Ore 16:”avevamo delle statue gigantesche del presepe,le mettevano in chiesa negli anni 60. Tu sei la priora,dove sono andate a finire?”.” Le ha vendute don C.,non ci sono più, da 30 anni.”.” Bastardone”.” Senti,dammi tregua,non cercarmi piú fino a domani,buona notte”.

Ed é solo il primo lunedí di Avvento…..

Quattro settimane a Natale e la solita crisi. Maritino lavorerá,resteremmo solo io e figliola,la quale mi ha appena annunciato che preferirebbe fare un turno alla Charitas,quel giorno.Io lo so che per noi il Natale é un fastidio,non siamo usi ad invitare parenti o frequentarli. Che poi,io di parenti ho solo mia cugina,con figli e nipoti e consuoceri che le invadono casa,ma se anche non fosse,non mi andrebbe di fare il pranzo o il cenone con loro: sprizzano troppa felicità,mentre io sono nel solito rifugio antiatomico. Sulla famiglia della controparte,stendiamo un velo pietoso…la figliola non vuole andare dal fidanzato,perché” Natale si fa a casa!” Ma se questa casa é triste,perché vuoi starci? E poi,se vuoi andare alla Charitas…non mi sembra coerente. Bisognerebbe avere un coraggio che non ho più,alzare il telefono,invitare…..ma sono stanca,triste già in anticipo,vecchia. Lasciatemì cosí……
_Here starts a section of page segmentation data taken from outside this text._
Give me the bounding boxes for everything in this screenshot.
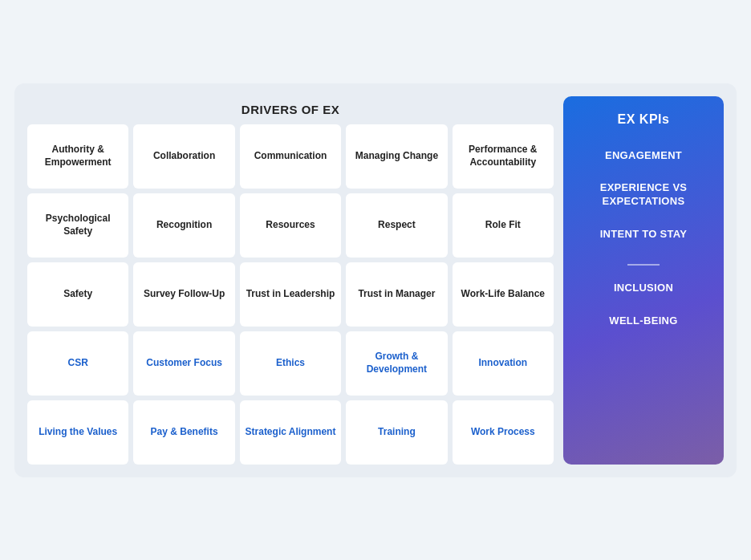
kpi-item-4: WELL-BEING bbox=[609, 314, 677, 328]
grid-cell-r2-c1: Survey Follow-Up bbox=[133, 262, 234, 327]
grid-cell-r0-c1: Collaboration bbox=[133, 124, 234, 189]
grid-cell-r2-c0: Safety bbox=[27, 262, 128, 327]
grid-cell-r4-c4: Work Process bbox=[453, 400, 554, 465]
grid-cell-r1-c0: Psychological Safety bbox=[27, 193, 128, 258]
grid-cell-r0-c2: Communication bbox=[240, 124, 341, 189]
kpi-item-1: EXPERIENCE VS EXPECTATIONS bbox=[573, 181, 714, 209]
grid-cell-r3-c3: Growth & Development bbox=[346, 331, 447, 396]
kpi-divider-2 bbox=[627, 264, 660, 266]
right-title: EX KPIs bbox=[618, 112, 670, 127]
kpi-item-3: INCLUSION bbox=[614, 282, 673, 295]
main-container: DRIVERS OF EX Authority & EmpowermentCol… bbox=[14, 83, 737, 477]
kpi-item-0: ENGAGEMENT bbox=[605, 149, 682, 163]
kpi-item-2: INTENT TO STAY bbox=[600, 228, 688, 241]
grid-cell-r2-c3: Trust in Manager bbox=[346, 262, 447, 327]
right-panel: EX KPIs ENGAGEMENTEXPERIENCE VS EXPECTAT… bbox=[563, 96, 724, 465]
grid-cell-r0-c4: Performance & Accountability bbox=[453, 124, 554, 189]
left-title: DRIVERS OF EX bbox=[27, 96, 554, 124]
grid-cell-r4-c3: Training bbox=[346, 400, 447, 465]
grid-cell-r4-c1: Pay & Benefits bbox=[133, 400, 234, 465]
left-panel: DRIVERS OF EX Authority & EmpowermentCol… bbox=[27, 96, 554, 465]
grid-cell-r2-c4: Work-Life Balance bbox=[453, 262, 554, 327]
grid-cell-r3-c0: CSR bbox=[27, 331, 128, 396]
grid-cell-r3-c4: Innovation bbox=[453, 331, 554, 396]
grid-cell-r0-c0: Authority & Empowerment bbox=[27, 124, 128, 189]
grid-cell-r2-c2: Trust in Leadership bbox=[240, 262, 341, 327]
grid-cell-r4-c2: Strategic Alignment bbox=[240, 400, 341, 465]
grid-cell-r1-c4: Role Fit bbox=[453, 193, 554, 258]
grid-cell-r1-c3: Respect bbox=[346, 193, 447, 258]
grid-cell-r1-c1: Recognition bbox=[133, 193, 234, 258]
grid-cell-r3-c2: Ethics bbox=[240, 331, 341, 396]
drivers-grid: Authority & EmpowermentCollaborationComm… bbox=[27, 124, 554, 465]
grid-cell-r1-c2: Resources bbox=[240, 193, 341, 258]
grid-cell-r0-c3: Managing Change bbox=[346, 124, 447, 189]
grid-cell-r3-c1: Customer Focus bbox=[133, 331, 234, 396]
grid-cell-r4-c0: Living the Values bbox=[27, 400, 128, 465]
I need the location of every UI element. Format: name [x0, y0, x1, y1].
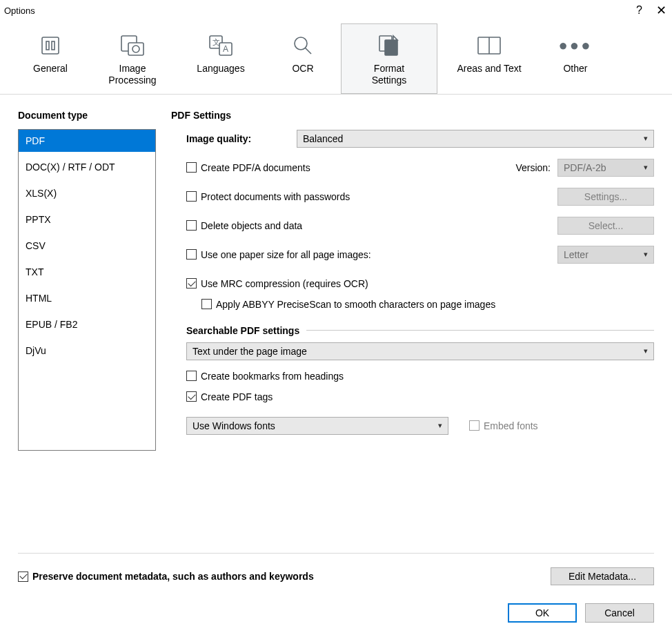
password-settings-button: Settings...	[557, 188, 654, 206]
doctype-xlsx[interactable]: XLS(X)	[19, 182, 155, 204]
format-settings-icon	[375, 30, 403, 61]
one-paper-size-checkbox[interactable]: Use one paper size for all page images:	[186, 249, 371, 260]
doctype-txt[interactable]: TXT	[19, 261, 155, 283]
other-icon: ●●●	[559, 30, 593, 61]
version-value: PDF/A-2b	[564, 162, 606, 173]
languages-icon: 文A	[207, 30, 235, 61]
svg-text:A: A	[223, 44, 228, 54]
one-paper-size-label: Use one paper size for all page images:	[201, 249, 371, 260]
tab-general[interactable]: General	[12, 23, 88, 82]
doctype-docx[interactable]: DOC(X) / RTF / ODT	[19, 156, 155, 178]
create-pdfa-label: Create PDF/A documents	[201, 162, 310, 173]
chevron-down-icon: ▾	[644, 250, 648, 259]
tab-label: Languages	[197, 63, 244, 75]
svg-rect-2	[52, 41, 55, 50]
embed-fonts-label: Embed fonts	[484, 420, 538, 431]
tab-areas-and-text[interactable]: Areas and Text	[437, 23, 541, 82]
embed-fonts-checkbox: Embed fonts	[469, 420, 538, 431]
fonts-combo[interactable]: Use Windows fonts ▾	[186, 417, 448, 435]
text-mode-combo[interactable]: Text under the page image ▾	[186, 342, 654, 360]
bookmarks-checkbox[interactable]: Create bookmarks from headings	[186, 371, 344, 382]
separator	[18, 553, 654, 554]
tab-ocr[interactable]: OCR	[265, 23, 341, 82]
svg-rect-0	[42, 37, 59, 54]
protect-passwords-checkbox[interactable]: Protect documents with passwords	[186, 191, 350, 202]
paper-size-value: Letter	[564, 249, 589, 260]
text-mode-value: Text under the page image	[192, 346, 307, 357]
preserve-metadata-checkbox[interactable]: Preserve document metadata, such as auth…	[18, 571, 314, 582]
version-combo: PDF/A-2b ▾	[557, 159, 654, 177]
document-type-list[interactable]: PDF DOC(X) / RTF / ODT XLS(X) PPTX CSV T…	[18, 129, 156, 451]
image-processing-icon	[119, 30, 146, 61]
mrc-compression-checkbox[interactable]: Use MRC compression (requires OCR)	[186, 278, 368, 289]
searchable-pdf-heading: Searchable PDF settings	[186, 325, 299, 336]
tab-languages[interactable]: 文A Languages	[177, 23, 265, 82]
chevron-down-icon: ▾	[644, 346, 648, 355]
close-icon[interactable]: ✕	[656, 4, 666, 17]
svg-text:文: 文	[213, 38, 220, 46]
svg-rect-1	[46, 41, 49, 50]
doctype-pptx[interactable]: PPTX	[19, 208, 155, 231]
areas-text-icon	[475, 30, 503, 61]
paper-size-combo: Letter ▾	[557, 246, 654, 264]
tab-label: General	[33, 63, 68, 75]
delete-objects-checkbox[interactable]: Delete objects and data	[186, 220, 302, 231]
ocr-icon	[290, 30, 315, 61]
select-objects-button: Select...	[557, 217, 654, 235]
tab-other[interactable]: ●●● Other	[541, 23, 610, 82]
bookmarks-label: Create bookmarks from headings	[201, 371, 344, 382]
preserve-metadata-label: Preserve document metadata, such as auth…	[32, 571, 314, 582]
pdf-tags-label: Create PDF tags	[201, 391, 273, 402]
cancel-button[interactable]: Cancel	[585, 603, 654, 623]
svg-rect-13	[385, 40, 397, 55]
doctype-epub[interactable]: EPUB / FB2	[19, 313, 155, 335]
pdf-tags-checkbox[interactable]: Create PDF tags	[186, 391, 273, 402]
chevron-down-icon: ▾	[438, 421, 442, 430]
tab-image-processing[interactable]: Image Processing	[88, 23, 177, 94]
protect-passwords-label: Protect documents with passwords	[201, 191, 350, 202]
doctype-djvu[interactable]: DjVu	[19, 340, 155, 362]
chevron-down-icon: ▾	[644, 163, 648, 172]
separator	[306, 330, 654, 331]
tab-label: Format Settings	[372, 63, 407, 86]
general-icon	[38, 30, 63, 61]
precisescan-label: Apply ABBYY PreciseScan to smooth charac…	[216, 299, 495, 310]
tab-label: Other	[563, 63, 587, 75]
delete-objects-label: Delete objects and data	[201, 220, 302, 231]
help-icon[interactable]: ?	[636, 4, 642, 17]
doctype-html[interactable]: HTML	[19, 287, 155, 309]
mrc-compression-label: Use MRC compression (requires OCR)	[201, 278, 368, 289]
titlebar: Options ? ✕	[0, 0, 672, 19]
tab-label: Areas and Text	[457, 63, 521, 75]
precisescan-checkbox[interactable]: Apply ABBYY PreciseScan to smooth charac…	[201, 299, 495, 310]
image-quality-combo[interactable]: Balanced ▾	[297, 130, 654, 148]
create-pdfa-checkbox[interactable]: Create PDF/A documents	[186, 162, 310, 173]
edit-metadata-button[interactable]: Edit Metadata...	[551, 567, 654, 585]
svg-line-11	[305, 48, 311, 54]
pdf-settings-heading: PDF Settings	[171, 110, 654, 121]
tab-format-settings[interactable]: Format Settings	[341, 23, 437, 94]
doctype-csv[interactable]: CSV	[19, 235, 155, 257]
tab-strip: General Image Processing 文A Languages OC…	[0, 19, 672, 95]
image-quality-value: Balanced	[303, 133, 343, 144]
svg-rect-4	[128, 43, 144, 55]
tab-label: OCR	[292, 63, 313, 75]
doctype-pdf[interactable]: PDF	[19, 130, 155, 152]
ok-button[interactable]: OK	[508, 603, 577, 623]
image-quality-label: Image quality:	[186, 133, 297, 144]
fonts-value: Use Windows fonts	[192, 420, 275, 431]
window-title: Options	[4, 6, 35, 16]
document-type-heading: Document type	[18, 110, 156, 121]
chevron-down-icon: ▾	[644, 134, 648, 143]
version-label: Version:	[515, 162, 551, 173]
tab-label: Image Processing	[108, 63, 156, 86]
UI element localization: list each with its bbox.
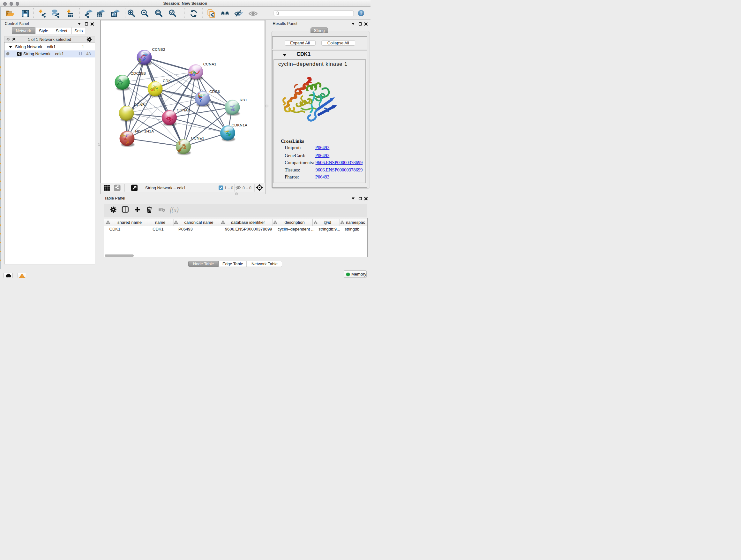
svg-text:9606.ENSP00000378699: 9606.ENSP00000378699 (225, 226, 272, 231)
svg-text:stringdb: stringdb (345, 226, 359, 231)
svg-text:1 – 0: 1 – 0 (224, 186, 233, 190)
svg-text:CDK1: CDK1 (163, 78, 173, 83)
svg-text:@id: @id (324, 220, 331, 225)
svg-text:CDC6: CDC6 (209, 89, 220, 94)
svg-text:namespac: namespac (346, 220, 365, 225)
svg-text:shared name: shared name (118, 220, 142, 225)
svg-text:f(x): f(x) (170, 206, 179, 213)
svg-text:name: name (155, 220, 165, 225)
svg-text:?: ? (360, 10, 362, 16)
svg-text:CDK1: CDK1 (109, 226, 120, 231)
svg-text:String Network – cdk1: String Network – cdk1 (145, 186, 186, 190)
svg-text:CDK1: CDK1 (152, 226, 164, 231)
svg-text:database identifier: database identifier (231, 220, 265, 225)
svg-text:CCNB2: CCNB2 (152, 47, 165, 52)
svg-text:CCNE1: CCNE1 (191, 136, 204, 140)
svg-text:CCNB1: CCNB1 (134, 103, 147, 107)
svg-text:description: description (284, 220, 305, 225)
svg-text:CDKN1A: CDKN1A (231, 123, 247, 127)
svg-text:0 – 0: 0 – 0 (243, 186, 252, 190)
svg-text:CCNA2: CCNA2 (177, 108, 190, 112)
svg-text:CCNA1: CCNA1 (203, 62, 216, 66)
svg-text:cyclin–dependent ...: cyclin–dependent ... (278, 226, 315, 231)
svg-text:canonical name: canonical name (184, 220, 213, 225)
svg-text:P06493: P06493 (179, 226, 193, 231)
svg-text:HIST1H1A: HIST1H1A (135, 129, 154, 133)
svg-text:CDC25B: CDC25B (131, 71, 146, 75)
svg-text:RB1: RB1 (240, 98, 247, 102)
svg-text:stringdb:9...: stringdb:9... (319, 226, 340, 231)
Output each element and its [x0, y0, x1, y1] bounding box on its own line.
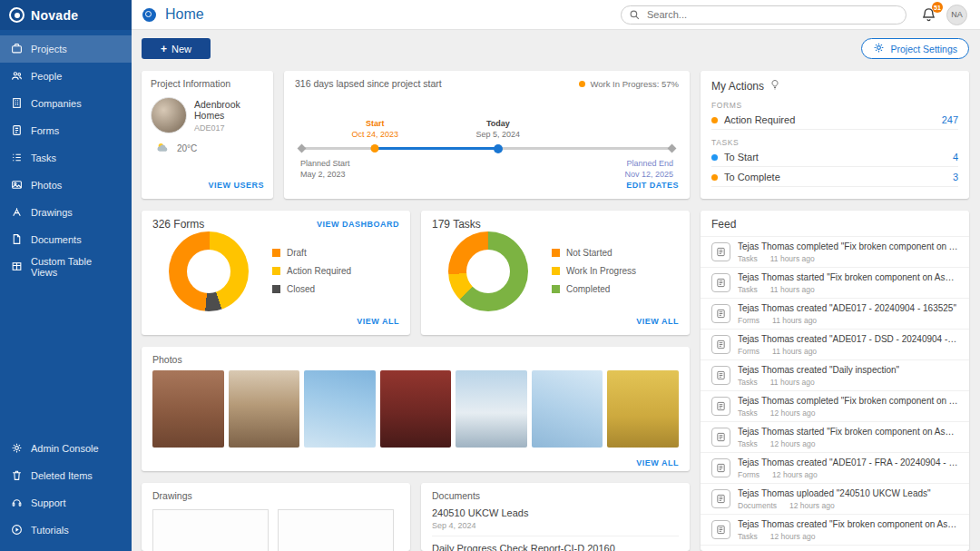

Aspetto i miei due protetti per portarli a fare l’ecodoppler,seduta in macchina davanti casa loro. Sono in anticipo,lo sguardo vaga e si posa su un balcone,secondo piano di una palazzina abitata in buona parte da immigrati,a giudicare dalle antenne paraboliche. Due bambini,fratello e sorella di forse 7/8 anni,alti quasi uguali,la femmina più piccola,che fanno dentro e fuori da casa,portando oggetti e tessuti,che piegano diligentemente,e ripongono in un armadietto metallico posto lí fuori. Ridono,scherzano,si aiutano,canticchiano canzoni dei cartoni animati,appena finito,il maschio prende una scopa,ramazza tutto il balcone e la sorellina lo aiuta con la paletta. Si siedono in terra,riscaldati dal sole ancora tiepido e leggono un libro. Si affaccia la mamma,con il velo, sorride loro e rientra. Siamo poi così diversi?  Cosa ci spaventa di loro? Forse la loro educazione,ma chi sbaglia cosa,adesso? Tante domande da farsi…..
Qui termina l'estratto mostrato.